Jakarta, MI - Pergerakan Indeks Harga Saham Gabungan (IHSG) diperkirakan masih berpotensi mengalami koreksi pada perdagangan Senin (25/5/2026), meski pada akhir pekan lalu berhasil ditutup menguat 1,1% ke level 6.162.
Berdasarkan riset Phintraco Sekuritas, penguatan IHSG pada Jumat (22/5/2026) terutama didorong kenaikan saham sektor energi dan barang baku. Kedua sektor tersebut masing-masing melonjak 6,85% dan 4,84%.
Kenaikan itu dipicu rumor bahwa pemerintah Indonesia akan menunda penerapan penuh kebijakan ekspor batu bara dan komoditas strategis lainnya yang dikendalikan negara hingga 1 Januari 2027.
"Penundaan tersebut dinilai memberi waktu transisi lebih panjang bagi eksportir dan pembeli internasional untuk menyesuaikan diri dengan aturan baru," tulis riset Phintraco Sekuritas.

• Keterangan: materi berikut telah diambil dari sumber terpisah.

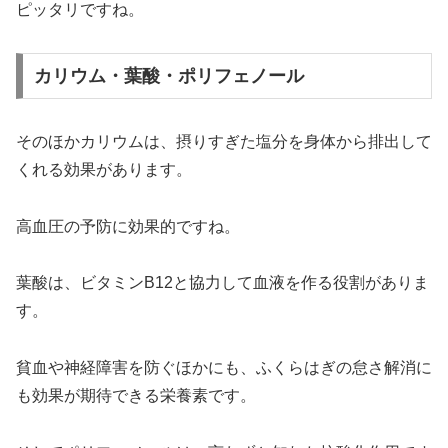
ピッタリですね。
カリウム・葉酸・ポリフェノール
そのほかカリウムは、摂りすぎた塩分を身体から排出して
くれる効果があります。
高血圧の予防に効果的ですね。
葉酸は、ビタミンB12と協力して血液を作る役割がありま
す。
貧血や神経障害を防ぐほかにも、ふくらはぎの怠さ解消に
も効果が期待できる栄養素です。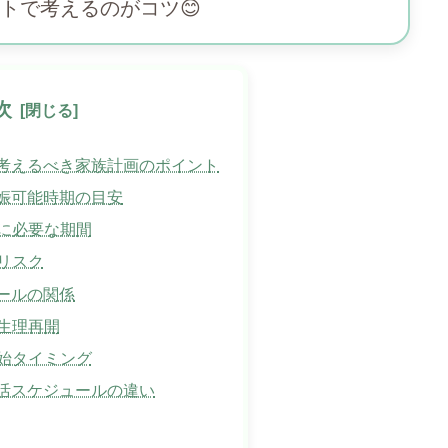
トで考えるのがコツ😊
次
考えるべき家族計画のポイント
娠可能時期の目安
に必要な期間
リスク
ールの関係
生理再開
始タイミング
活スケジュールの違い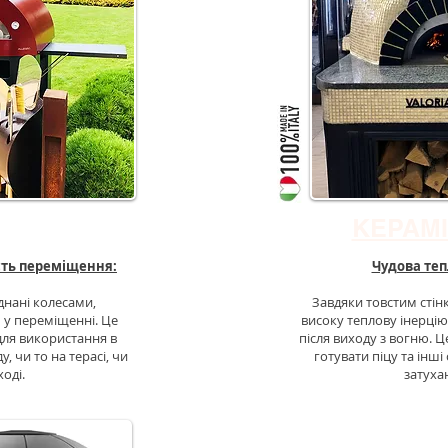
І ПЕЧІ
КЕРАМІ
ість переміщення:
Чудова теп
аднані колесами,
Завдяки товстим стінк
 у переміщенні. Це
високу теплову інерцію
для використання в
після виходу з вогню. 
у, чи то на терасі, чи
готувати піцу та інші
ході.
затуха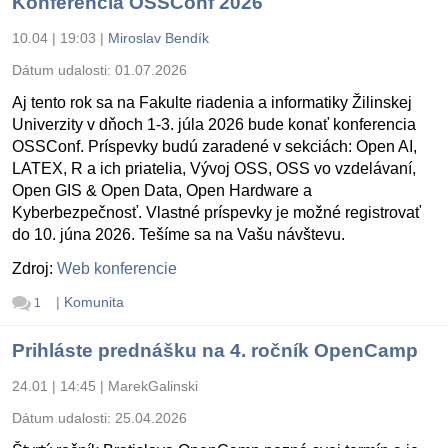
Konferencia OSSConf 2026
10.04 | 19:03
|
Miroslav Bendík
Dátum udalosti:
01.07.2026
Aj tento rok sa na Fakulte riadenia a informatiky Žilinskej
Univerzity v dňoch 1-3. júla 2026 bude konať konferencia
OSSConf. Príspevky budú zaradené v sekciách: Open AI,
LATEX, R a ich priatelia, Vývoj OSS, OSS vo vzdelávaní,
Open GIS & Open Data, Open Hardware a
Kyberbezpečnosť. Vlastné príspevky je možné registrovať
do 10. júna 2026. Tešíme sa na Vašu návštevu.
Zdroj:
Web konferencie
|
Komunita
1
Prihláste prednášku na 4. ročník OpenCamp
24.01 | 14:45
|
MarekGalinski
Dátum udalosti:
25.04.2026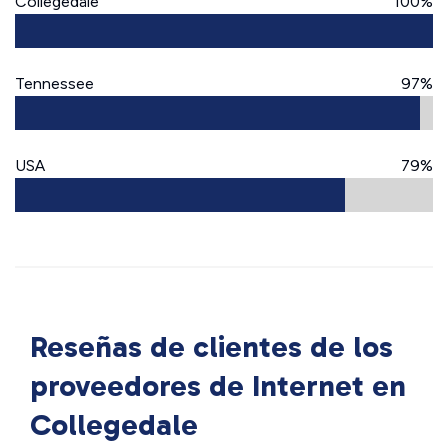
Collegedale
100%
Tennessee
97%
USA
79%
Reseñas de clientes de los
proveedores de Internet en
Collegedale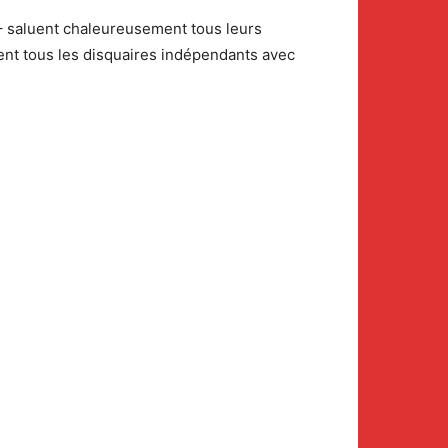
M – saluent chaleureusement tous leurs
ement tous les disquaires indépendants avec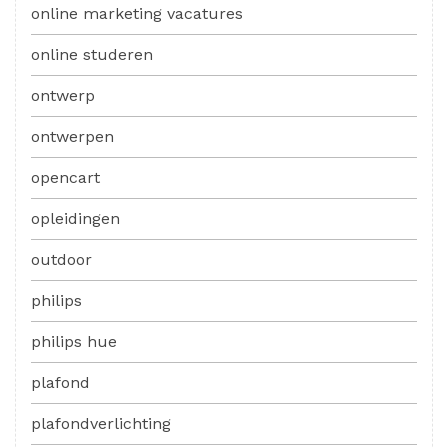
online marketing vacatures
online studeren
ontwerp
ontwerpen
opencart
opleidingen
outdoor
philips
philips hue
plafond
plafondverlichting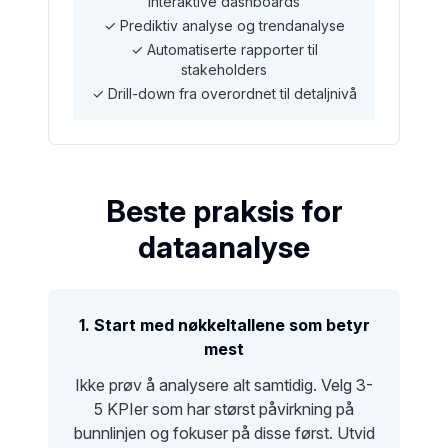
interaktive dashboards
✓ Prediktiv analyse og trendanalyse
✓ Automatiserte rapporter til
stakeholders
✓ Drill-down fra overordnet til detaljnivå
Beste praksis for
dataanalyse
1. Start med nøkkeltallene som betyr
mest
Ikke prøv å analysere alt samtidig. Velg 3-
5 KPIer som har størst påvirkning på
bunnlinjen og fokuser på disse først. Utvid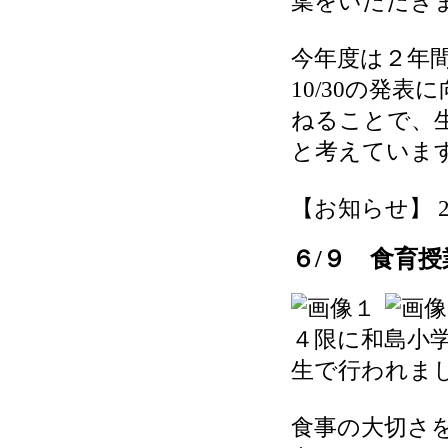
葉をいただき
今年度は２年
10/30の発
ねることで、
と考えていま
【お知らせ】 2026
６/９ 食育授
４限に和島小
生で行われま
食事の大切さ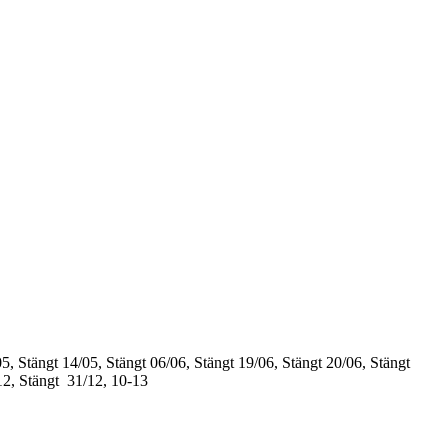
5, Stängt
14/05, Stängt
06/06, Stängt
19/06, Stängt
20/06, Stängt
12, Stängt
31/12, 10-13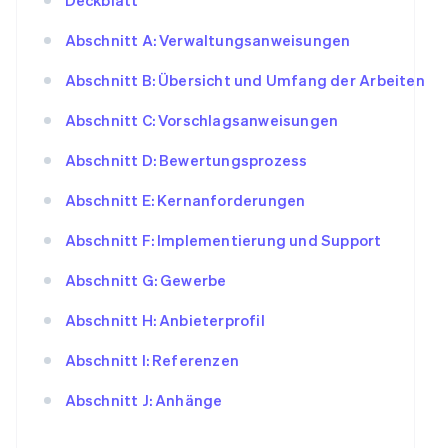
Abschnitt A: Verwaltungsanweisungen
Abschnitt B: Übersicht und Umfang der Arbeiten
Abschnitt C: Vorschlagsanweisungen
Abschnitt D: Bewertungsprozess
Abschnitt E: Kernanforderungen
Abschnitt F: Implementierung und Support
Abschnitt G: Gewerbe
Abschnitt H: Anbieterprofil
Abschnitt I: Referenzen
Abschnitt J: Anhänge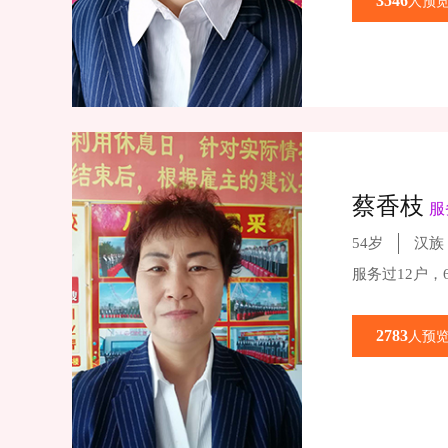
3546
人预
蔡香枝
服
54岁
汉族
服务过12户，
2783
人预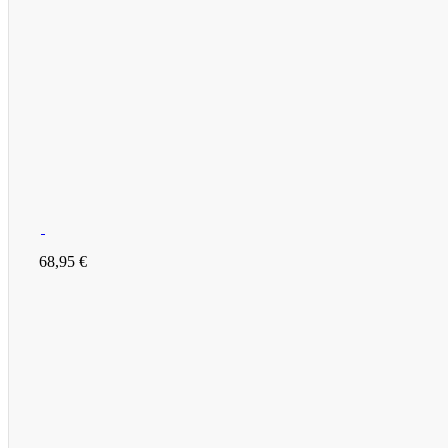
68,95 €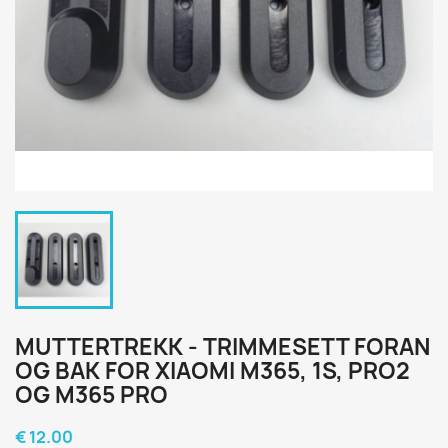
MUTTERTREKK - TRIMMESETT FORAN
OG BAK FOR XIAOMI M365, 1S, PRO2
OG M365 PRO
€ 12.00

Meski demikian, tekanan terhadap IHSG diperkirakan masih belum mereda. MNC Sekuritas menilai pergerakan IHSG masih rawan terkoreksi dan berpotensi menguji level 5.899 sebagai area support terdekat.
Untuk perdagangan hari ini, MNC Sekuritas merekomendasikan sejumlah saham yang layak dicermati pelaku pasar, yaitu ASII, HRUM, ISAT, dan PSAB.